Submitting Jobs #
Slurm Workload Manager #
Orca uses the Slurm Workload Manager for job control and management. Slurm allows you to submit jobs that run on the compute nodes. Using Slurm, you can run an interactive session or submit batch jobs. In both cases, you can specify which resources (CPUs, GPUs, memory) you need to run your job.
Note
For a detailed introduction to Slurm, visit the Slurm Quick Start User Guide.
Specifying Job Resources #
Each job you submit (whether it is an interactive or batch job) should specify the resources needed by the job.
These resources include: number of CPU cores, number (and type) of GPUs, memory, and time limit.
These can be specified either via command-line arguments (to salloc for interactive jobs) or via batch script options (for submitting batch jobs).
Info
Unless explicitly requested, jobs on Orca will not have access to GPUs and will be allocated only one CPU core per node. To request more resources, use the options as described below.

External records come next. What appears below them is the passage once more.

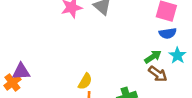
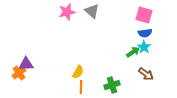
cyan star: (177, 55) -> (144, 47), moved
brown arrow: (158, 74) -> (146, 74), moved

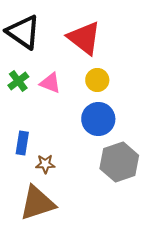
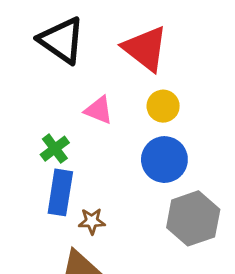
green cross: (18, 81) -> (55, 149), moved
blue rectangle: (22, 143) -> (60, 192), size x1.4

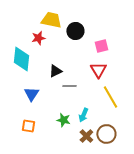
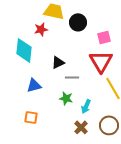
red triangle: (98, 70) -> (101, 61), size x1.4
blue triangle: (31, 94) -> (34, 85), turned 42
green star: (63, 120) -> (66, 98), moved
brown cross: (86, 136) -> (81, 127), moved

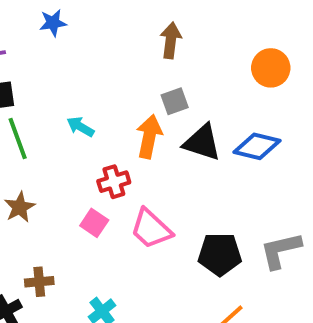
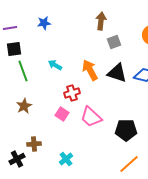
blue star: (53, 23) -> (44, 23), moved
gray square: (175, 101) -> (114, 42), moved
orange arrow: (149, 137) -> (90, 70), turned -40

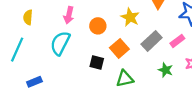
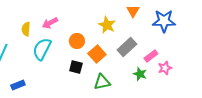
pink arrow: (69, 15) -> (50, 23), turned 49
yellow semicircle: (28, 17) -> (26, 29), moved
orange circle: (98, 26) -> (77, 41), moved
pink rectangle: (177, 41) -> (151, 56), moved

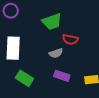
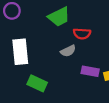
purple rectangle: (62, 76) -> (90, 71), moved

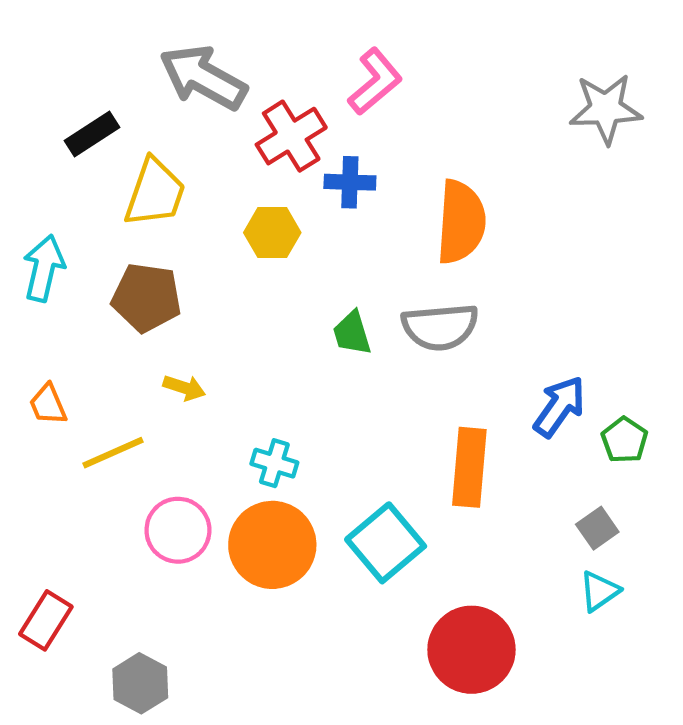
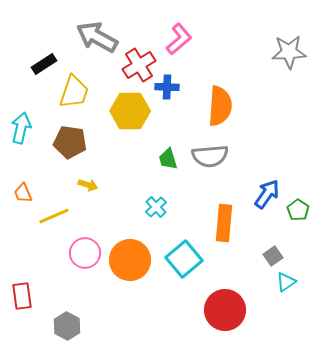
yellow hexagon: (272, 233) -> (130, 111), size x1.5
cyan cross: (274, 463) -> (156, 207), moved, turned 30
gray square: (597, 528) -> (273, 256), moved
red rectangle: (46, 620) -> (22, 296), turned -40

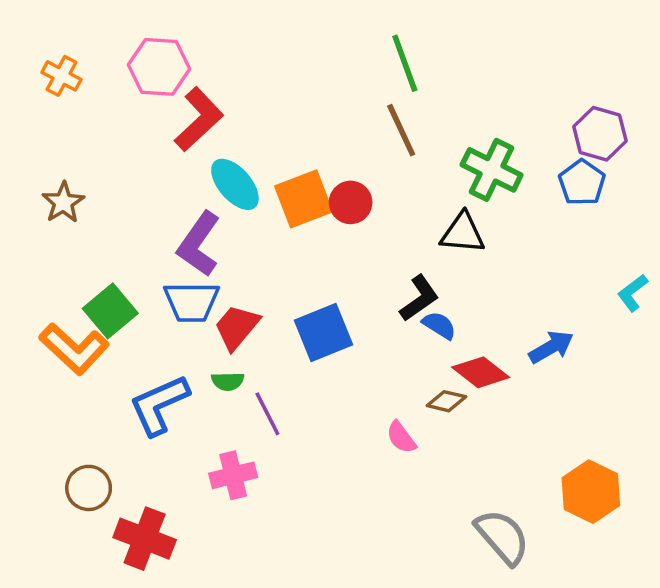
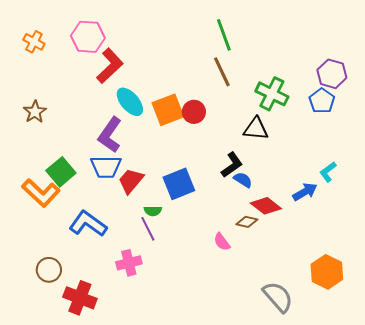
cyan L-shape: (633, 293) -> (328, 172), moved
green semicircle: (228, 381) -> (153, 211), moved
blue L-shape: (159, 405) -> (88, 224), turned 60

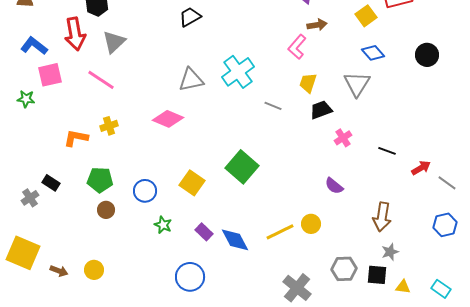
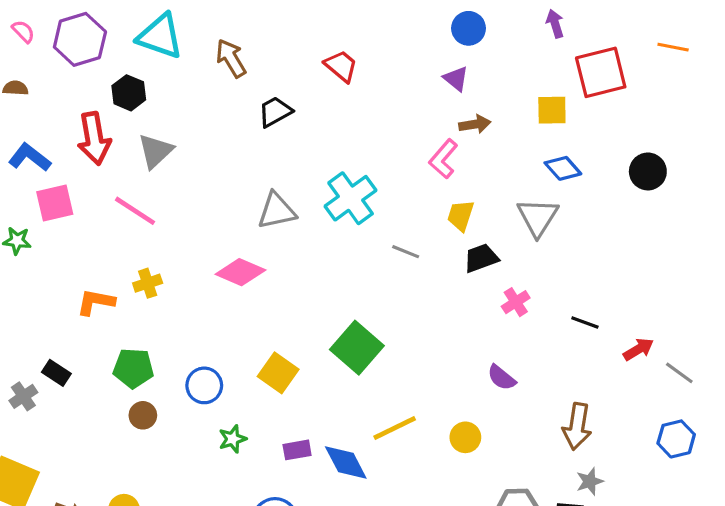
yellow square: (366, 16) -> (552, 110), turned 35
green star: (163, 225) -> (233, 439), turned 30
purple rectangle: (204, 232) -> (297, 450), turned -54
yellow line: (280, 232) -> (395, 428), moved

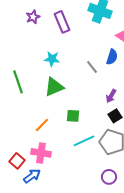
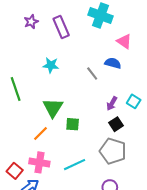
blue semicircle: (112, 57) -> (113, 63), turned -91
green triangle: (54, 87) -> (53, 108), moved, turned -35
cyan line: (84, 141) -> (75, 165), moved

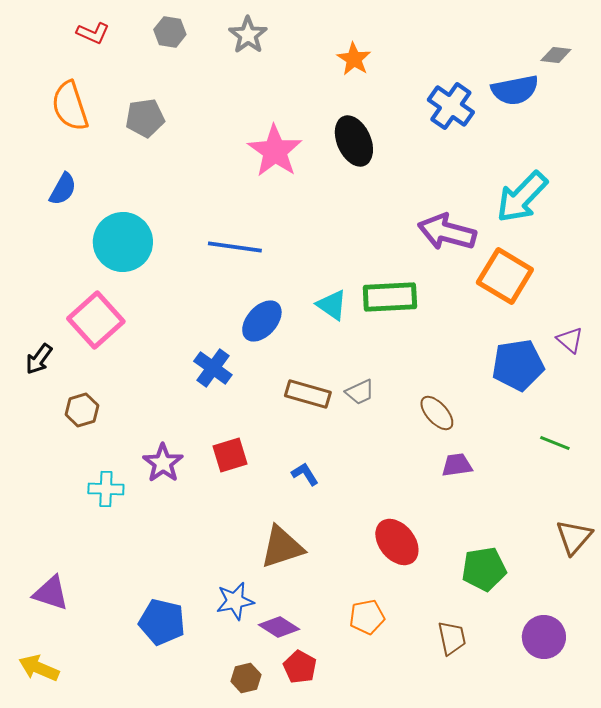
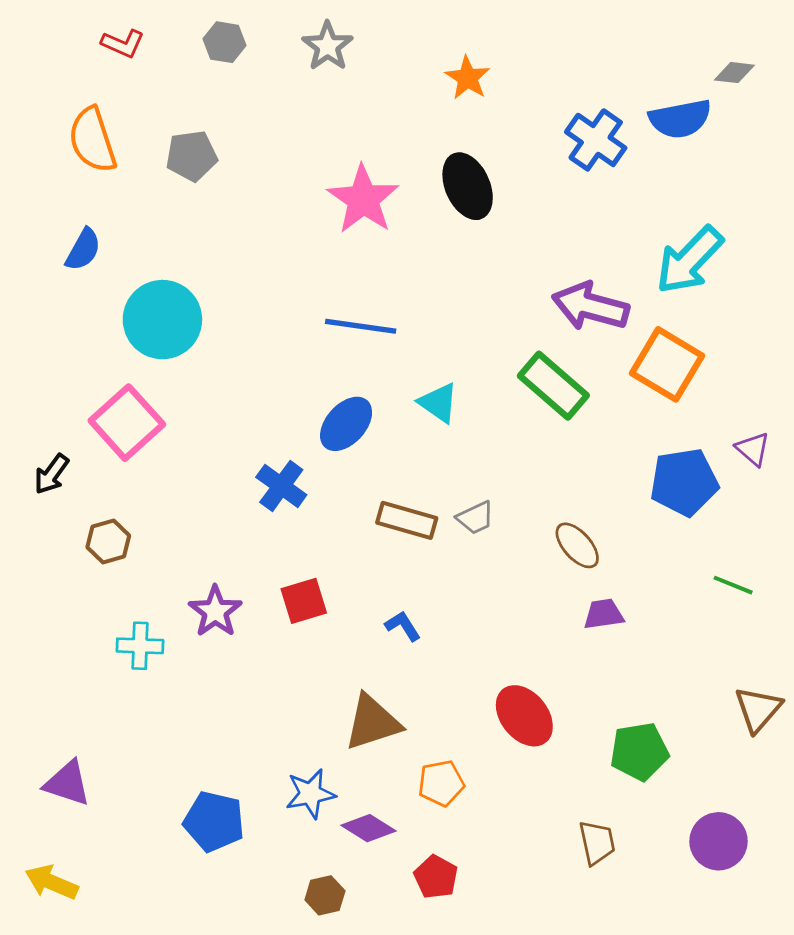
blue line: (235, 247) -> (361, 326), moved
green rectangle: (390, 297) -> (553, 386), moved, turned 44
orange pentagon: (367, 617) -> (441, 783), moved
red pentagon: (300, 667) -> (436, 877), moved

| Resource | Option | Notes |
|---|---|---|
| CPU Cores | --ntasks=<num> |
To request <num> CPU cores total for the job (or shorthand -n <num>). |
| GPUs | --gres=gpu:<num> |
To request <num> GPUs per node. Specific GPUs can be specified via --gres=gpu:l40s:<num> or --gres=gpu:a30:<num>. See Binding GPUs to Parallel Jobs. |
| Memory (Per Node) | --mem=<size>[unit] |
unit is one of K, M, G, T (for KB, MB, GB, and TB; defaults to MB if omitted). The special case --mem=0 requests all the memory on each node. |
| Memory (Per CPU Core) | --mem-per-cpu=<size>[unit] |
unit is as above. |
| Nodes | --nodes=<num> |
To request <num> nodes (or shorthand -N <num>). Note: by default, each node will only be allocated 1 CPU core (out of 64 per node). To request more CPU cores, specify also --ntasks. |
| Time | --time=<min> |
For a time limit of <min> minutes (or shorthand -t <min>). |
Examples #
The following examples show how to request an interactive session with a variety of resources.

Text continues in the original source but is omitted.